[Transcribed page contents]
»»
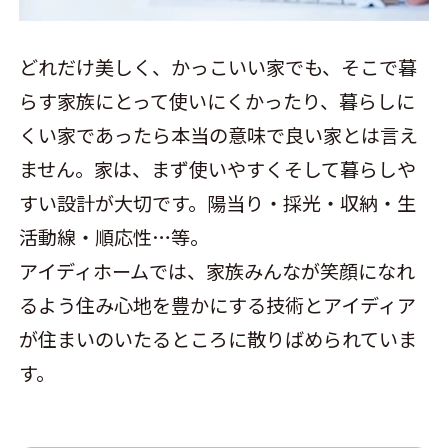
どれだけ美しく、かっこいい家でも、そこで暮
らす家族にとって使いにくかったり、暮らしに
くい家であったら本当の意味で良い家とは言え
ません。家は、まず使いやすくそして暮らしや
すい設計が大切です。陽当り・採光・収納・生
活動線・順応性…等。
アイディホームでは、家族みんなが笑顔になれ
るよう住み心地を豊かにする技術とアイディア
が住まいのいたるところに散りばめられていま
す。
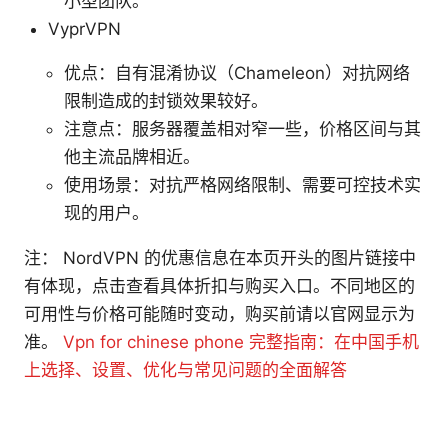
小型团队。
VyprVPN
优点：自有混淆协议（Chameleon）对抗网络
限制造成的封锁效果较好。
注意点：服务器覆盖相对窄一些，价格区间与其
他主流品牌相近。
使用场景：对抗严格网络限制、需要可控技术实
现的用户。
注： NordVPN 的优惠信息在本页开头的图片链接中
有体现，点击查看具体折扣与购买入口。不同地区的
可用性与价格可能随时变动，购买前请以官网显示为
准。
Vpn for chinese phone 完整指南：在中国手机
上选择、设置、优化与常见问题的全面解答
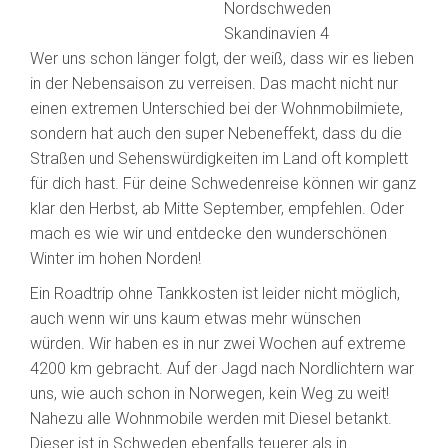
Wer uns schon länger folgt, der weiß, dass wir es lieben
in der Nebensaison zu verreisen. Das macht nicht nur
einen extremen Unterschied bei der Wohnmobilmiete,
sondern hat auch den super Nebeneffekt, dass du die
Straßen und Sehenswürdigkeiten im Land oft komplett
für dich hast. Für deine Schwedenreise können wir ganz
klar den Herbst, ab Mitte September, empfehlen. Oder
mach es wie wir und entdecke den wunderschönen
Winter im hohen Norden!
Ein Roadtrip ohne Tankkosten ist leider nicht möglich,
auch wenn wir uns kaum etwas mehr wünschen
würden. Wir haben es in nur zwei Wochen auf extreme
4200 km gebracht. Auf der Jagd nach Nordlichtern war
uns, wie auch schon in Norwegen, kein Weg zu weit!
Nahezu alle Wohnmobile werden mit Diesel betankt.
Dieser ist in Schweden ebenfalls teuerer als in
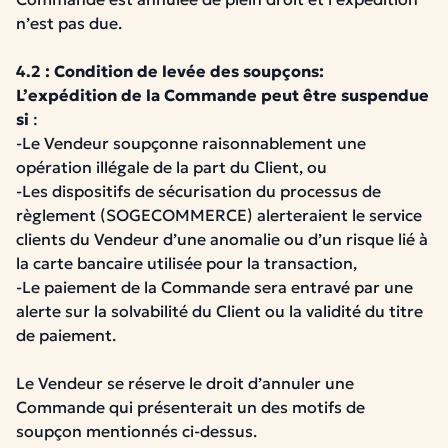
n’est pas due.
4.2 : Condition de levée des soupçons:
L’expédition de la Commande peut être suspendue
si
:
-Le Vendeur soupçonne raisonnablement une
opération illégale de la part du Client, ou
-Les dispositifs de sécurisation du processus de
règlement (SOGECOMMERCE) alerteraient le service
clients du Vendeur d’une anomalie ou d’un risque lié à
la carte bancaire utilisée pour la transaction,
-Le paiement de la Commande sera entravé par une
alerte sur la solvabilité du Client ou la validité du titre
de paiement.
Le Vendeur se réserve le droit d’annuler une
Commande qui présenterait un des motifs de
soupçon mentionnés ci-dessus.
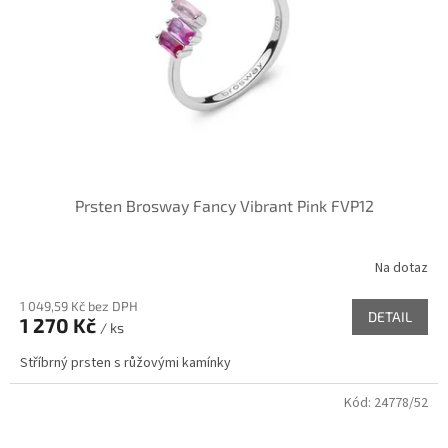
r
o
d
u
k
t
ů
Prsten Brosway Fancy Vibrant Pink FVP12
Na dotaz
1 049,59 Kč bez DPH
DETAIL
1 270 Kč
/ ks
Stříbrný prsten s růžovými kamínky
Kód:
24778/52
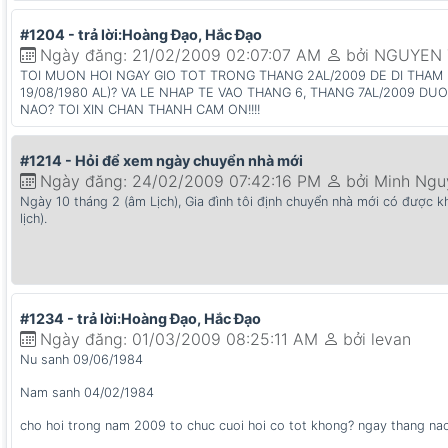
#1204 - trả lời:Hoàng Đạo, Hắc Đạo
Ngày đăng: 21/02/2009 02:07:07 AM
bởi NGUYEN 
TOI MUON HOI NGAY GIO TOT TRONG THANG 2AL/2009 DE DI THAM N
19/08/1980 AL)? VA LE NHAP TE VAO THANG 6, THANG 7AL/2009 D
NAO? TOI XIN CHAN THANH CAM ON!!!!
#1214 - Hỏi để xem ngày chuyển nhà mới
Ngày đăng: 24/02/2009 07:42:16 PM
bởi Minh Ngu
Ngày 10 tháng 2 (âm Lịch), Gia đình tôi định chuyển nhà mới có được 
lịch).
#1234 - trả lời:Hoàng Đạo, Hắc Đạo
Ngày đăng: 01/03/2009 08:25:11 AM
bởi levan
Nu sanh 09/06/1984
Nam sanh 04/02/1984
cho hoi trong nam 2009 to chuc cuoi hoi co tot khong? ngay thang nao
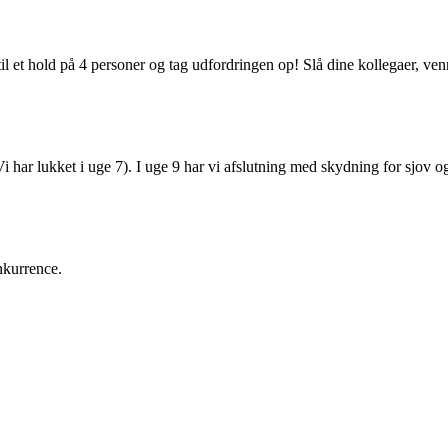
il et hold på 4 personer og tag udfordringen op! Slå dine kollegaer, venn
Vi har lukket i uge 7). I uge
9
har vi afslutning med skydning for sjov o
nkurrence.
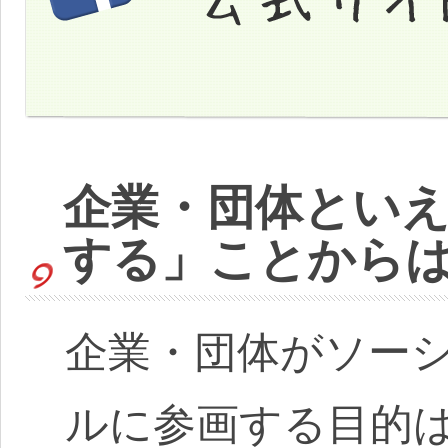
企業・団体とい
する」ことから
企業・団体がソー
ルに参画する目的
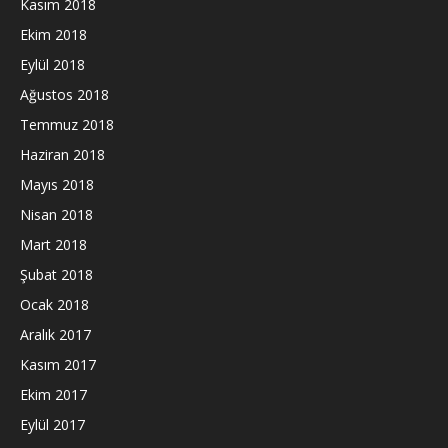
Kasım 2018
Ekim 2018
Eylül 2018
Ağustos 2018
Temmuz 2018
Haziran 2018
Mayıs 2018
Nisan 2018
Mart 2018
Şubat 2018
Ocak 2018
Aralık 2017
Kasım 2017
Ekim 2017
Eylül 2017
««
— WHAT IS NEEDED —
The output is the stretch above from the line with "使用场景：对抗严格网络限制、需要可控技术实" through the line with "würden. Wir haben", copied word for word with both ends kept and every picture dropped.

— SOLUTION BELOW —
使用场景：对抗严格网络限制、需要可控技术实
现的用户。
注： NordVPN 的优惠信息在本页开头的图片链接中
有体现，点击查看具体折扣与购买入口。不同地区的
可用性与价格可能随时变动，购买前请以官网显示为
准。
Vpn for chinese phone 完整指南：在中国手机
上选择、设置、优化与常见问题的全面解答
Wer uns schon länger folgt, der weiß, dass wir es lieben
in der Nebensaison zu verreisen. Das macht nicht nur
einen extremen Unterschied bei der Wohnmobilmiete,
sondern hat auch den super Nebeneffekt, dass du die
Straßen und Sehenswürdigkeiten im Land oft komplett
für dich hast. Für deine Schwedenreise können wir ganz
klar den Herbst, ab Mitte September, empfehlen. Oder
mach es wie wir und entdecke den wunderschönen
Winter im hohen Norden!
Ein Roadtrip ohne Tankkosten ist leider nicht möglich,
auch wenn wir uns kaum etwas mehr wünschen
würden. Wir haben es in nur zwei Wochen auf extreme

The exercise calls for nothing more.